= Chemical clock =

Chemical reaction after a predictable time

In an iodine clock reaction, colour changes after a time delay.

A chemical clock (or clock reaction) is a complex mixture of reacting chemical compounds in which the onset of an observable property (discoloration or coloration) occurs after a predictable induction time due to the presence of clock species at a detectable amount.
In cases where one of the reagents has a visible color, crossing a concentration threshold can lead to an abrupt color change after a reproducible time lapse.

== Types ==
Clock reactions may be classified into three or four types:

=== Substrate-depletive clock reaction ===
The simplest clock reaction featuring two reactions:

A → C (rate k_{1})
B + C → products (rate k_{2}, fast)

When substrate (B) is present, the clock species (C) is quickly consumed in the second reaction. Only when substrate B is all used up or depleted, species C can build up in amount causing the color to change. The classical example for this clock reaction is the sulfite/iodate reaction or iodine clock reaction, also known as Landolt's reaction. A more modern example is the molybdenum blue clock reaction.

Sometimes, a clock reaction involves the production of intermediate species in three consecutive reactions.

P + Q → R
R + Q → C
P + C → 2R

Given that Q is in excess, when substrate (P) is depleted, C builds up resulting in the change in color.

=== Autocatalysis-driven clock reaction ===
The basis of the reaction is similar to substrate-depletive clock reaction, except for the fact that rate k_{2} is very slow leading to the co-existing of substrates and clock species, so there is no need for substrate to be depleted to observe the change in color. The example for this clock is pentathionate/iodate reaction.

===Pseudoclock behavior ===
The reactions in this category behave like a clock reaction, however they are irreproducible, unpredictable and hard to control.

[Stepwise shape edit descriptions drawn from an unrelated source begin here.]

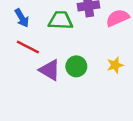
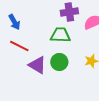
green trapezoid: (61, 20) -> (60, 35), moved

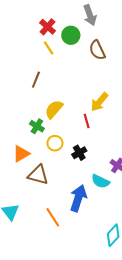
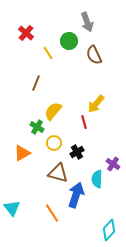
red cross: (48, 27) -> (26, 33), moved
brown triangle: (38, 175) -> (58, 173), moved
cyan semicircle: (100, 181) -> (97, 179), turned 66

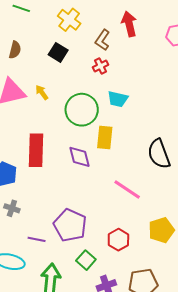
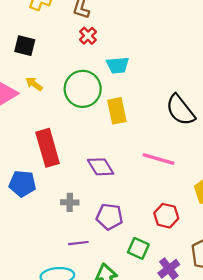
black square: (58, 52) -> (25, 46), moved
purple diamond: (80, 157) -> (101, 167), moved
gray cross: (12, 208) -> (70, 202), moved
purple pentagon: (70, 225) -> (109, 217), size x0.7

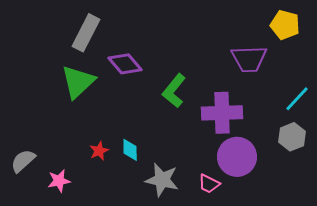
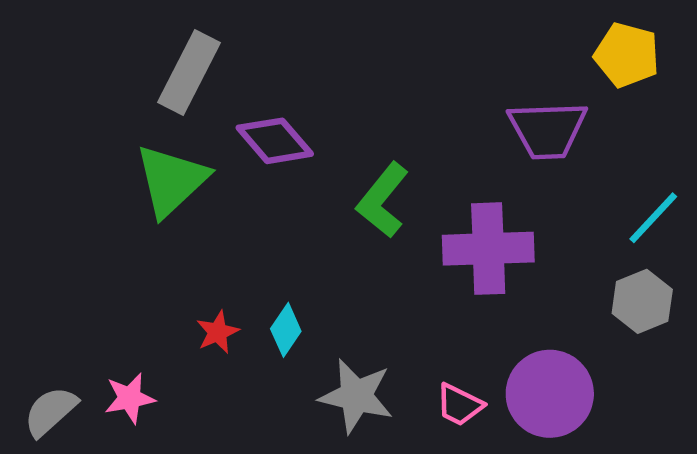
cyan diamond: (130, 150) -> (286, 330), turned 35
purple circle: (237, 157) -> (550, 394), moved
gray semicircle: (23, 161) -> (50, 411), moved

Examples are chlorite/thiosulfate and iodide/chlorite reactions.

=== Crazy clock reaction ===
The reaction is irreproducible in each run due to the initial inhomogeneity of the mixture which result from variation in stirring rate, overall volume as well as geometry of the reactors. Repeating the reaction in the statistically meaningful manners leads to the reproducible cumulative probability distribution curve. The example for this clock is iodate/arsenous acid reaction.

One reaction may fall into more than one classification above depending on the circumstance. For example, iodate−arsenous acid reaction can be substrate-depletive clock reaction, autocatalysis-driven clock reaction and crazy clock reaction.

== Examples ==
One class of example is the iodine clock reactions, in which an iodine species is mixed with redox reagents in the presence of starch. After a delay, a dark blue color suddenly appears due to the formation of a triiodide-starch complex.

The cinnamaldehyde clock reaction is an organic clock reaction, in which acetone is added to a basic solution containing trans-cinnamaldehyde and acetone. A precipitate of dicinnamalacetone appears suddenly after a delay.

Additional reagents can be added to some chemical clocks to build a chemical oscillator. For example, the Briggs–Rauscher reaction is derived from an iodine clock reaction by adding perchloric acid, malonic acid and manganese sulfate.